Essa fonte lembrou que a Embraer participa de vários projetos estratégicos das Forças Armadas, considerados vitais pelo governo e relacionados diretamente à segurança e à soberania do país.
Neste momento, advogados e profissionais de bancos representantes das duas empresas estão redigindo e acertando parágrafos e números do contrato dessa terceira empresa.
Está acordado que a principal fonte de receita da nova empresa será a produção, a venda e a prestação de serviços da área de jatos comerciais da Embraer.
A joint-venture também será prestadora de serviços para Embraer e Boeing no desenvolvimento de novos jatos executivos, na comercialização e prestação de serviços para a área de aviação particular e para área de defesa.
Também está acordado entre empresas e governo que as atividades de pesquisas, desenvolvimento e produção da área de Defesa & Segurança não entram no escopo de negócios que Embraer e Boeing irão compartilhar.
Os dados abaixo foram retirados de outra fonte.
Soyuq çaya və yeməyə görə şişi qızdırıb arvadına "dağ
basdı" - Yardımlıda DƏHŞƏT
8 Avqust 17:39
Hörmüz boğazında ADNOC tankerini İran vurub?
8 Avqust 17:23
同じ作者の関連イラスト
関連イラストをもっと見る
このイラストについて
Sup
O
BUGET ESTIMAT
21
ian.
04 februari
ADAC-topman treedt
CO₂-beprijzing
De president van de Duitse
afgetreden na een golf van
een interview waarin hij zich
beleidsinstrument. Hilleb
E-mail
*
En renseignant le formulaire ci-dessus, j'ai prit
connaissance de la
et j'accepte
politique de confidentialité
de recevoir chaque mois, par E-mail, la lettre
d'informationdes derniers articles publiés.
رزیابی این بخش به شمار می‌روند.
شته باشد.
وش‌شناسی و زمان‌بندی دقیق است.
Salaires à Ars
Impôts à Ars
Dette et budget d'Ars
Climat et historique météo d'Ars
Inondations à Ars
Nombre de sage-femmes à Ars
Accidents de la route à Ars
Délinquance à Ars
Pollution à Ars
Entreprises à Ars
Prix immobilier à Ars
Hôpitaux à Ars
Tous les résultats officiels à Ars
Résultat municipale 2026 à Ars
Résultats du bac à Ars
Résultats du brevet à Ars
Essa área responde por apenas 15% das vendas da companhia brasileira e tem uma margem de lucro de um dígito.
Esse ponto só será resolvido quando as empresas e governo concordarem sobre duas variáveis que dependem da participação que a Embraer tiver na joint-venture: quanto a empresa brasileira vai receber da Boeing pelos ativos que vai colocar na joint-venture; e quanto vai receber em percentual de vendas e de lucro operacional a cada trimestre, depois que a nova companhia estiver operando.
Quando esses itens forem resolvidos também estará equacionada a questão envolvendo a área de defesa – pois a adequada remuneração para a Embraer é o fator que vai determinar a sustentabilidade da área de Defesa & Segurança da brasileira.
Paralelamente às negociações das empresas e governo brasileiro, atores que se opõem ao acordo também têm se articulam. Ontem, o vice-presidente do Sindicato dos Metalúrgicos de São José dos Campos e Região, Herbert Claros, também empregado da Embraer, estava em Seattle, a convite da International Association of Machinists and Aerospace Works (IAM). "Viemos ter uma reunião para entender como funciona a Boeing aqui", disse o sindicalista brasileiro. "Ouvimos que a Boeing é conhecida por ser linha dura em relação a organização sindical. Pegamos copias do contrato de trabalho deles para analisar isso também", disse.
Procurada, a Boeing disse que tem um histórico longo de colaboração com a Embraer e que já perdura por décadas. "Nosso interesse reside numa combinação de negócios que apresente sinergias e que tenha alto valor estratégico, o que inclui a complementaridade de linhas de produtos, capacidade de verticalização, maior oferta de serviços e aumento de capacidades em termos de talentos", disse a empresa. "Temos ciência de todas as questões levantadas pelo governo brasileiro e temos total respeito por elas. No momento estamos trabalhando na análise e detalhamento das opções possíveis e esperamos poder chegar a um acordo para a negociação em curso", apontou por nota.
A Embraer informou que não poderia comentar o assunto.